From the above list, it is clear, that lighting design is now much more complex than has been the case in the past. If this is the case, why is there still such an issue with some end users expecting a free of charge design from a manufacturer?
Well designed and installed lighting is important for so many reasons; it reduces the adverse impact of lighting on human wellbeing, ecology and the environment, whilst also reducing energy consumption, lowering carbon emissions and lowering the contribution from artificial lighting on climate change.
Sustainable and environmentally friendly lighting design
There are many examples across the country where lighting has been installed incorrectly. This is usually apparent when luminaires designed to be mounted facing downwards have been tilted up, giving rise to light spill, glare and sky glow. If the planning condition required confirmation of the installation, these issues would have been corrected.
Unfortunately, glare, light spill and sky glow caused by poor examples of lighting dominate the nightscape, wasting energy and potentially impacting the surrounding environment. Although lighting may not be an obvious contributor to climate change, over-lighting an area, or contributing obtrusive light within an area can lead to increased and unnecessary energy usage. Lighting in the environment must be implemented correctly, sensitively and with sound design principles to reduce the contribution from poor lighting on climate change.

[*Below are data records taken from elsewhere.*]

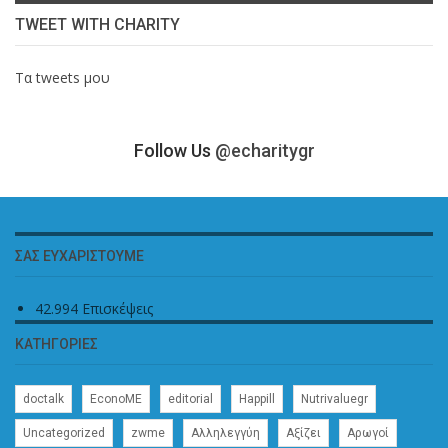
TWEET WITH CHARITY
Τα tweets μου
Follow Us
@echaritygr
ΣΑΣ ΕΥΧΑΡΙΣΤΟΎΜΕ
42.994 Επισκέψεις
ΚΑΤΗΓΟΡΊΕΣ
doctalk
EconoME
editorial
Happill
Nutrivaluegr
Uncategorized
zwme
Αλληλεγγύη
Αξίζει
Αρωγοί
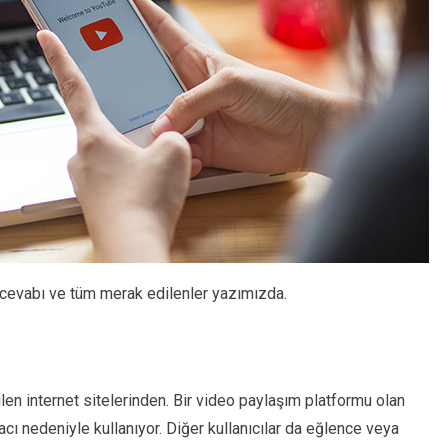
evabı ve tüm merak edilenler yazımızda.
en internet sitelerinden. Bir video paylaşım platformu olan
ı nedeniyle kullanıyor. Diğer kullanıcılar da eğlence veya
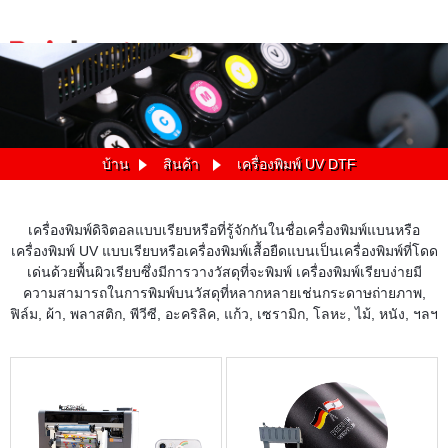
บ้าน
สินค้า
เครื่องพิมพ์ UV DTF
เครื่องพิมพ์ดิจิตอลแบบเรียบหรือที่รู้จักกันในชื่อเครื่องพิมพ์แบนหรือ
เครื่องพิมพ์ UV แบบเรียบหรือเครื่องพิมพ์เสื้อยืดแบนเป็นเครื่องพิมพ์ที่โดด
เด่นด้วยพื้นผิวเรียบซึ่งมีการวางวัสดุที่จะพิมพ์ เครื่องพิมพ์เรียบง่ายมี
ความสามารถในการพิมพ์บนวัสดุที่หลากหลายเช่นกระดาษถ่ายภาพ,
ฟิล์ม, ผ้า, พลาสติก, พีวีซี, อะคริลิค, แก้ว, เซรามิก, โลหะ, ไม้, หนัง, ฯลฯ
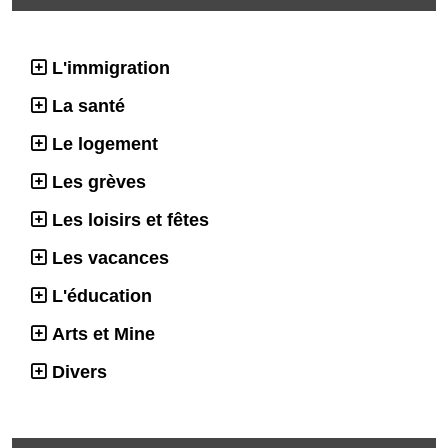
L'immigration
La santé
Le logement
Les grèves
Les loisirs et fêtes
Les vacances
L'éducation
Arts et Mine
Divers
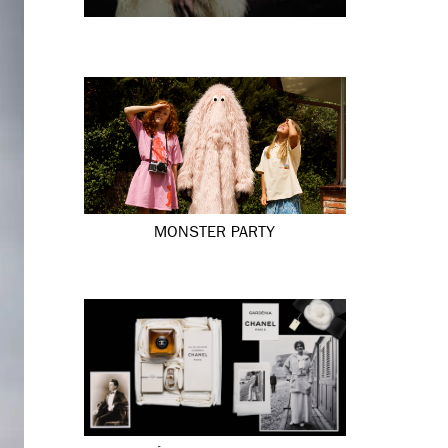
MONSTER PARTY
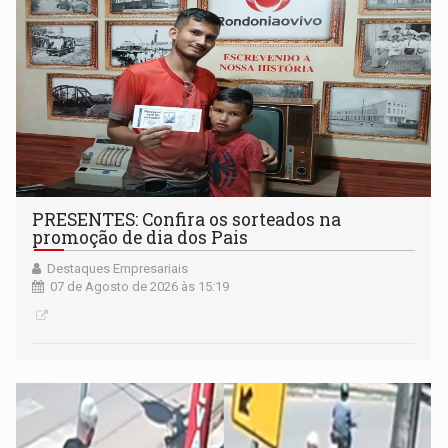
PRESENTES: Confira os sorteados na
promoção de dia dos Pais
Destaques Empresariais
07 de Agosto de 2026 às 15:19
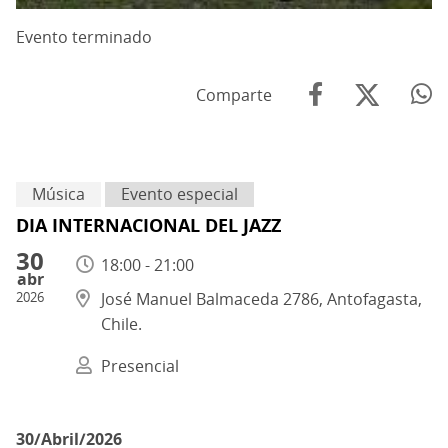
Evento terminado
Comparte
Música
Evento especial
DIA INTERNACIONAL DEL JAZZ
30
18:00 - 21:00
abr
2026
José Manuel Balmaceda 2786, Antofagasta,
Chile.
Presencial
30/Abril/2026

The industry has come a long way in the last 10 years, but there are still too many poor designs being installed. The next decade must be about education for designers, installers and clients. It must be about intelligent use of standards and understanding of the wider context of a lighting scheme. Slavishly following standards does not guarantee a good design. Good lighting design requires competence which includes an understanding of the users needs in the wider context and minimising obtrusive light as well as energy consumption.